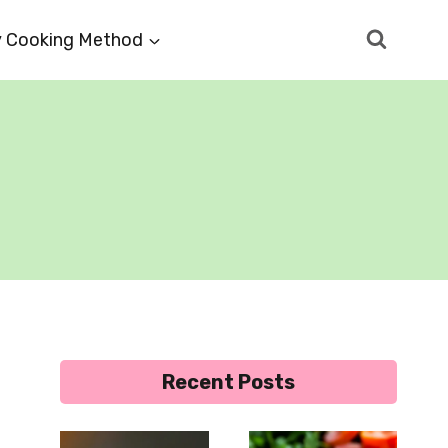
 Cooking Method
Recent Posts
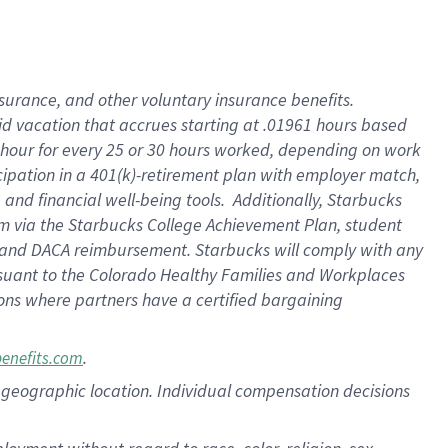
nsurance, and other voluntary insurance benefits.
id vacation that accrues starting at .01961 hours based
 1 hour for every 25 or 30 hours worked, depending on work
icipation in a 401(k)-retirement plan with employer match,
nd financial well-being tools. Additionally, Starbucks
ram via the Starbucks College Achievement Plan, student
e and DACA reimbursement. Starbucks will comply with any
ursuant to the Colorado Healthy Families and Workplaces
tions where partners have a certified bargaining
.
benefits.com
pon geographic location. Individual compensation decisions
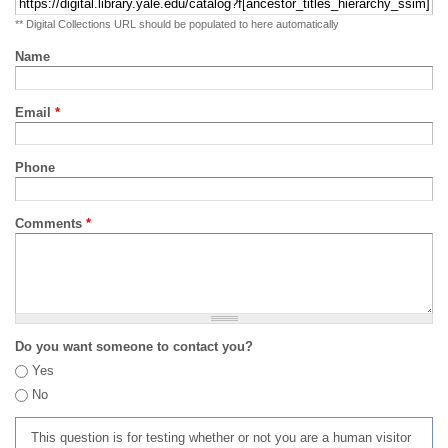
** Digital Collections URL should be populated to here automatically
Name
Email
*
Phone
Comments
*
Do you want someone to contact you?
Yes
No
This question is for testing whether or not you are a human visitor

Work to be completed - Search the listing above for "benefits" and copy every line that has it.

Result of the exercise -
nsurance, and other voluntary insurance benefits.
benefits.com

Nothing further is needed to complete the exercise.